* _AVAILABLE DATA_:

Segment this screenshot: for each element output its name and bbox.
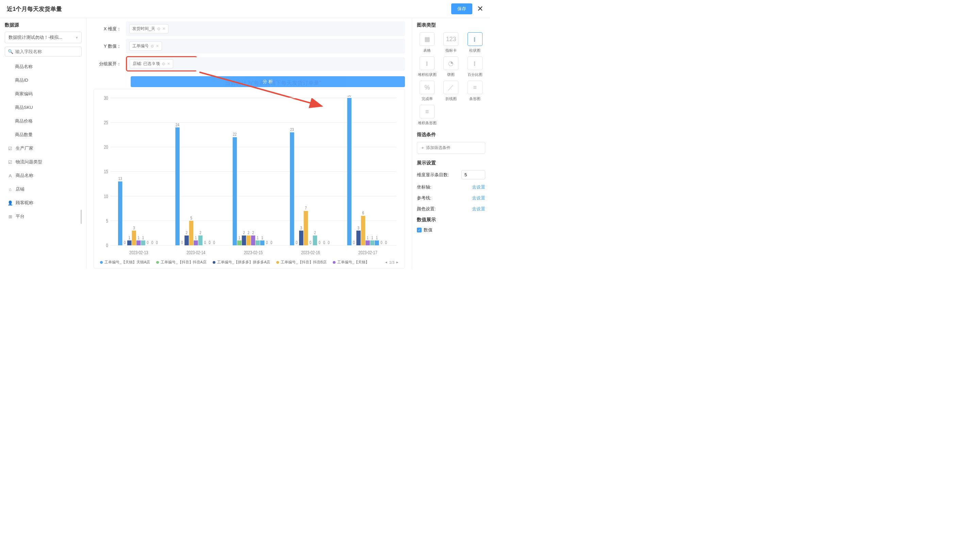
svg-rect-46 [233,137,237,245]
svg-text:1: 1 [261,235,263,239]
group-label: 分组展开： [94,61,126,67]
x-dim-label: X 维度： [94,26,126,32]
svg-text:2: 2 [248,230,250,235]
svg-rect-63 [290,132,294,245]
chart-type-3[interactable]: ⫿堆积柱状图 [417,56,437,77]
legend-next-icon[interactable]: ▸ [396,260,398,265]
svg-text:30: 30 [104,96,108,101]
svg-text:0: 0 [380,240,382,245]
axis-settings-link[interactable]: 去设置 [472,184,485,190]
datasource-select[interactable]: 数据统计测试勿动！-模拟... ▾ [5,32,82,43]
chart-type-6[interactable]: %完成率 [417,81,437,101]
group-tag[interactable]: 店铺: 已选 9 项 ⚙ ✕ [130,59,173,69]
chart-type-icon: % [420,81,434,94]
y-val-tag[interactable]: 工单编号 ⚙ ✕ [129,41,162,51]
chart-type-0[interactable]: ▦表格 [417,32,437,53]
chart-type-9[interactable]: ≡堆积条形图 [417,105,437,126]
field-item[interactable]: 商品名称 [5,60,82,73]
chart-type-7[interactable]: ／折线图 [441,81,461,101]
group-slot[interactable]: 店铺: 已选 9 项 ⚙ ✕ [126,56,197,72]
svg-rect-50 [242,236,246,245]
filter-title: 筛选条件 [417,132,485,138]
svg-text:2: 2 [186,230,188,235]
svg-text:0: 0 [296,240,298,245]
chart-type-icon: 123 [443,32,458,46]
legend-item[interactable]: 工单编号_【天猫】 [333,260,369,265]
x-dim-slot[interactable]: 发货时间_天 ⚙ ✕ [126,21,405,36]
svg-text:0: 0 [204,240,206,245]
chart-type-2[interactable]: ⫿柱状图 [465,32,485,53]
remove-icon[interactable]: ✕ [162,27,165,31]
svg-rect-34 [185,236,189,245]
chart-legend: 工单编号_【天猫】天猫A店工单编号_【抖音】抖音A店工单编号_【拼多多】拼多多A… [99,258,400,265]
field-item[interactable]: ☑物流问题类型 [5,155,82,169]
svg-rect-66 [299,231,303,245]
remove-icon[interactable]: ✕ [167,62,170,66]
legend-prev-icon[interactable]: ◂ [385,260,387,265]
chart-type-4[interactable]: ◔饼图 [441,56,461,77]
svg-text:2023-02-16: 2023-02-16 [301,250,320,255]
analyze-button[interactable]: 分 析 [130,76,405,87]
field-type-icon: ⊞ [8,214,13,219]
gear-icon[interactable]: ⚙ [157,27,161,31]
sidebar: 数据源 数据统计测试勿动！-模拟... ▾ 🔍 商品名称商品ID商家编码商品SK… [0,18,87,269]
chart-type-icon: ⫿ [420,56,434,70]
chevron-down-icon: ▾ [76,35,78,40]
group-slot-rest[interactable] [196,57,405,71]
svg-rect-38 [194,240,198,245]
legend-item[interactable]: 工单编号_【抖音】抖音B店 [276,260,326,265]
chart-type-icon: ⫿ [468,32,482,46]
field-item[interactable]: ⌂店铺 [5,182,82,196]
svg-text:30: 30 [347,95,351,97]
legend-page: 1/3 [389,260,395,265]
field-item[interactable]: 商品数量 [5,128,82,142]
field-search[interactable]: 🔍 [5,47,82,56]
field-item[interactable]: 商品价格 [5,114,82,128]
svg-rect-84 [366,240,369,245]
svg-rect-23 [137,240,140,245]
save-button[interactable]: 保存 [451,3,472,14]
legend-item[interactable]: 工单编号_【拼多多】拼多多A店 [213,260,270,265]
field-item[interactable]: A商品名称 [5,169,82,182]
svg-text:7: 7 [305,206,307,210]
scrollbar[interactable] [81,210,82,224]
field-item[interactable]: ☑生产厂家 [5,142,82,155]
field-item[interactable]: 👤顾客昵称 [5,196,82,210]
gear-icon[interactable]: ⚙ [150,44,154,49]
field-item[interactable]: 商品ID [5,73,82,87]
svg-text:0: 0 [181,240,183,245]
svg-text:0: 0 [124,240,126,245]
legend-color-icon [100,261,103,264]
svg-text:2: 2 [314,230,316,235]
dim-count-input[interactable] [461,170,485,179]
refline-settings-link[interactable]: 去设置 [472,195,485,201]
close-icon[interactable]: ✕ [477,5,483,13]
color-settings-link[interactable]: 去设置 [472,206,485,212]
sidebar-title: 数据源 [5,22,82,28]
add-filter-button[interactable]: ＋ 添加筛选条件 [417,142,485,154]
value-checkbox-row[interactable]: ✓ 数值 [417,227,485,233]
x-dim-tag[interactable]: 发货时间_天 ⚙ ✕ [129,24,169,33]
field-search-input[interactable] [15,49,79,54]
chart-type-8[interactable]: ≡条形图 [465,81,485,101]
chart-type-1[interactable]: 123指标卡 [441,32,461,53]
rightbar: 图表类型 ▦表格123指标卡⫿柱状图⫿堆积柱状图◔饼图⫿百分比图%完成率／折线图… [412,18,490,269]
legend-item[interactable]: 工单编号_【天猫】天猫A店 [100,260,150,265]
gear-icon[interactable]: ⚙ [162,62,165,66]
svg-text:2023-02-17: 2023-02-17 [358,250,377,255]
field-item[interactable]: 商品SKU [5,101,82,114]
svg-text:0: 0 [309,240,311,245]
svg-text:3: 3 [133,225,135,230]
field-item[interactable]: 商家编码 [5,87,82,101]
svg-text:20: 20 [104,145,108,150]
field-type-icon: A [8,173,13,178]
y-val-slot[interactable]: 工单编号 ⚙ ✕ [126,39,405,53]
chart-type-5[interactable]: ⫿百分比图 [465,56,485,77]
field-type-icon: ☑ [8,159,13,165]
svg-rect-40 [198,236,202,245]
remove-icon[interactable]: ✕ [156,44,159,48]
checkbox-checked-icon[interactable]: ✓ [417,228,422,233]
legend-item[interactable]: 工单编号_【抖音】抖音A店 [156,260,206,265]
svg-text:1: 1 [257,235,259,239]
field-item[interactable]: ⊞平台 [5,210,82,223]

* _ABOUT THIS TASK_: Wherever the string "button" is found in the entries, copy the line it sits in.

* _SOLUTION FOR THIS EXERCISE_:
analyze-button[interactable]: 分 析 [130,76,405,87]
save-button[interactable]: 保存 [451,3,472,14]
add-filter-button[interactable]: ＋ 添加筛选条件 [417,142,485,154]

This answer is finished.